_TASK GOAL_
The answer is a number and only a number: how many lines of the data include the string "pentru"?

(RECORDS SUPPLIED Opens)

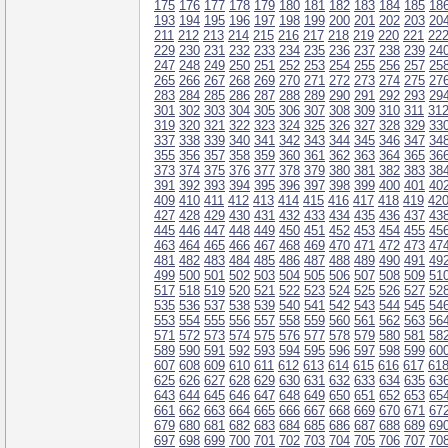
175
176
177
178
179
180
181
182
183
184
185
18
193
194
195
196
197
198
199
200
201
202
203
20
211
212
213
214
215
216
217
218
219
220
221
22
229
230
231
232
233
234
235
236
237
238
239
24
247
248
249
250
251
252
253
254
255
256
257
25
265
266
267
268
269
270
271
272
273
274
275
27
283
284
285
286
287
288
289
290
291
292
293
29
301
302
303
304
305
306
307
308
309
310
311
31
319
320
321
322
323
324
325
326
327
328
329
33
337
338
339
340
341
342
343
344
345
346
347
34
355
356
357
358
359
360
361
362
363
364
365
36
373
374
375
376
377
378
379
380
381
382
383
38
391
392
393
394
395
396
397
398
399
400
401
40
409
410
411
412
413
414
415
416
417
418
419
42
427
428
429
430
431
432
433
434
435
436
437
43
445
446
447
448
449
450
451
452
453
454
455
45
463
464
465
466
467
468
469
470
471
472
473
47
481
482
483
484
485
486
487
488
489
490
491
49
499
500
501
502
503
504
505
506
507
508
509
51
517
518
519
520
521
522
523
524
525
526
527
52
535
536
537
538
539
540
541
542
543
544
545
54
553
554
555
556
557
558
559
560
561
562
563
56
571
572
573
574
575
576
577
578
579
580
581
58
589
590
591
592
593
594
595
596
597
598
599
60
607
608
609
610
611
612
613
614
615
616
617
61
625
626
627
628
629
630
631
632
633
634
635
63
643
644
645
646
647
648
649
650
651
652
653
65
661
662
663
664
665
666
667
668
669
670
671
67
679
680
681
682
683
684
685
686
687
688
689
69
697
698
699
700
701
702
703
704
705
706
707
70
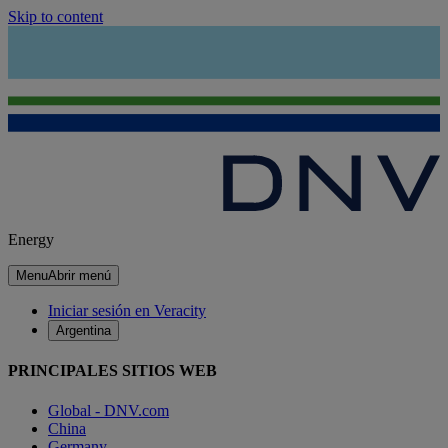
Skip to content
Energy
Menu
Abrir menú
Iniciar sesión en Veracity
Argentina
PRINCIPALES SITIOS WEB
Global - DNV.com
China
Germany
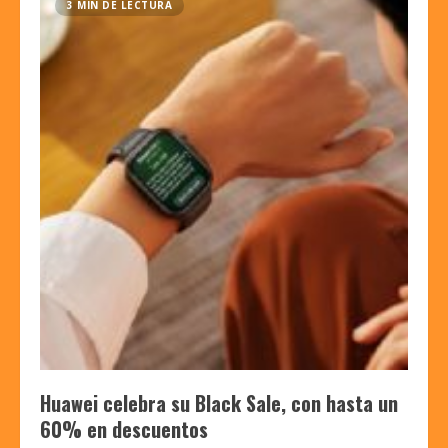
3 MIN DE LECTURA
Huawei celebra su Black Sale, con hasta un
60% en descuentos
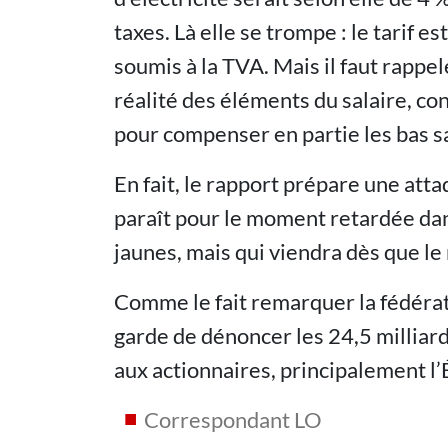
taxes. Là elle se trompe : le tarif e
soumis à la TVA. Mais il faut rappe
réalité des éléments du salaire, co
pour compenser en partie les bas sa
En fait, le rapport prépare une atta
paraît pour le moment retardée da
jaunes, mais qui viendra dès que 
Comme le fait remarquer la fédérat
garde de dénoncer les 24,5 milliar
aux actionnaires, principalement l’
Correspondant LO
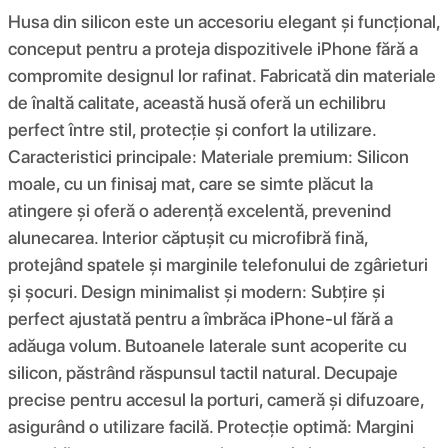
Husa din silicon este un accesoriu elegant și funcțional,
conceput pentru a proteja dispozitivele iPhone fără a
compromite designul lor rafinat. Fabricată din materiale
de înaltă calitate, această husă oferă un echilibru
perfect între stil, protecție și confort la utilizare.
Caracteristici principale: Materiale premium: Silicon
moale, cu un finisaj mat, care se simte plăcut la
atingere și oferă o aderență excelentă, prevenind
alunecarea. Interior căptușit cu microfibră fină,
protejând spatele și marginile telefonului de zgârieturi
și șocuri. Design minimalist și modern: Subțire și
perfect ajustată pentru a îmbrăca iPhone-ul fără a
adăuga volum. Butoanele laterale sunt acoperite cu
silicon, păstrând răspunsul tactil natural. Decupaje
precise pentru accesul la porturi, cameră și difuzoare,
asigurând o utilizare facilă. Protecție optimă: Margini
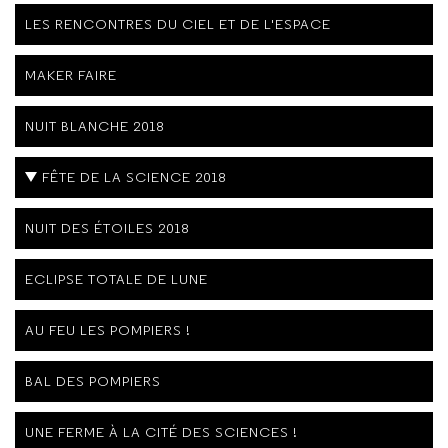
LES RENCONTRES DU CIEL ET DE L'ESPACE
MAKER FAIRE
NUIT BLANCHE 2018
FÊTE DE LA SCIENCE 2018
NUIT DES ÉTOILES 2018
ECLIPSE TOTALE DE LUNE
AU FEU LES POMPIERS !
BAL DES POMPIERS
UNE FERME À LA CITÉ DES SCIENCES !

(RECORDS SUPPLIED Closes)

_EXERCISE RESULT_
3